Input material below:
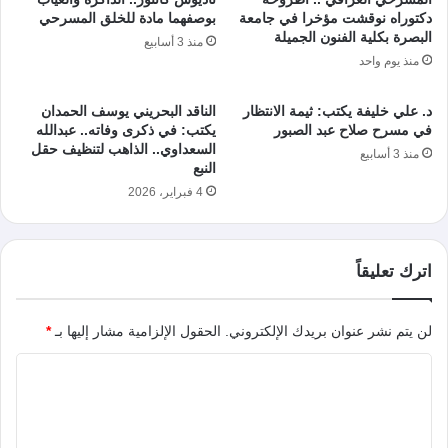
دكتوراه نوقشت مؤخرا في جامعة
بوصفهما مادة للخلق المسرحي
البصرة بكلية الفنون الجميلة
منذ 3 أسابيع
منذ يوم واحد
د. علي خليفة يكتب: ثيمة الانتظار
الناقد البحريني يوسف الحمدان
في مسرح صلاح عبد الصبور
يكتب: في ذكرى وفاته.. عبدالله
السعداوي.. الذاهب لتنظيف حقل
منذ 3 أسابيع
النبع
4 فبراير، 2026
اترك تعليقاً
لن يتم نشر عنوان بريدك الإلكتروني.
الحقول الإلزامية مشار إليها بـ
*
ا
ل
ت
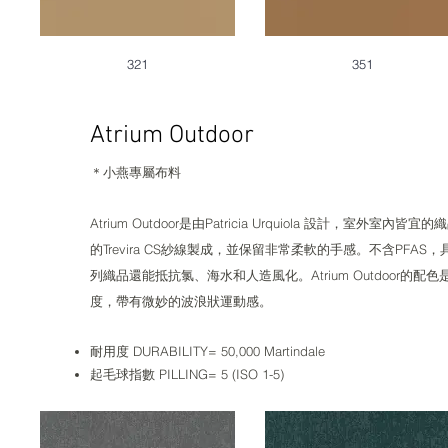
321
351
Atrium Outdoor
＊小燕專屬布料​​​​
Atrium Outdoor是由Patricia Urquiola 設計，室
的Trevira CS紗線製成，並保留非常柔軟的手感。不含P
列織品還能抵抗氯、海水和人造風化。Atrium Outdoo
度，帶有微妙的波浪狀運動感。
耐用度 DURABILITY= 50,000 Martindale
起毛球指數 PILLING= 5 (ISO 1-5)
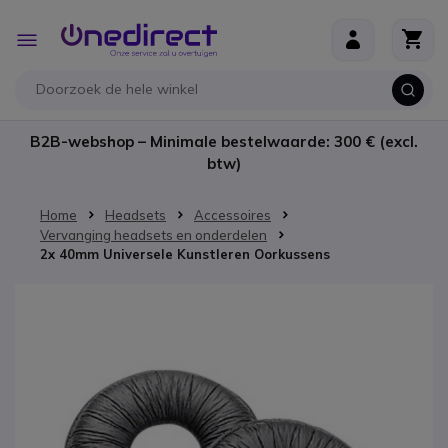
Ga naar de inhoud
Toggle
Nav
B2B-webshop – Minimale bestelwaarde: 300 € (excl.
btw)
Home
Headsets
Accessoires
Vervanging headsets en onderdelen
2x 40mm Universele Kunstleren Oorkussens
Ga naar het einde van de afbeeldingen-gallerij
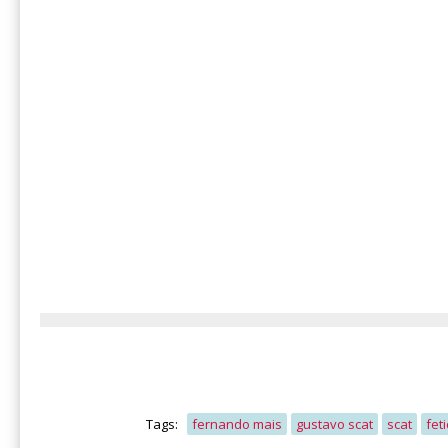
Tags:
fernando mais
gustavo scat
scat
fet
End of Input material.
→ Task to carry out
The required answer is every line from the one containing "Vervanging headsets en onderdelen" through the last line of the entries, restated word for word and with no pictures.

→ Task solution
Vervanging headsets en onderdelen
2x 40mm Universele Kunstleren Oorkussens
Ga naar het einde van de afbeeldingen-gallerij
Tags:
fernando mais
gustavo scat
scat
fet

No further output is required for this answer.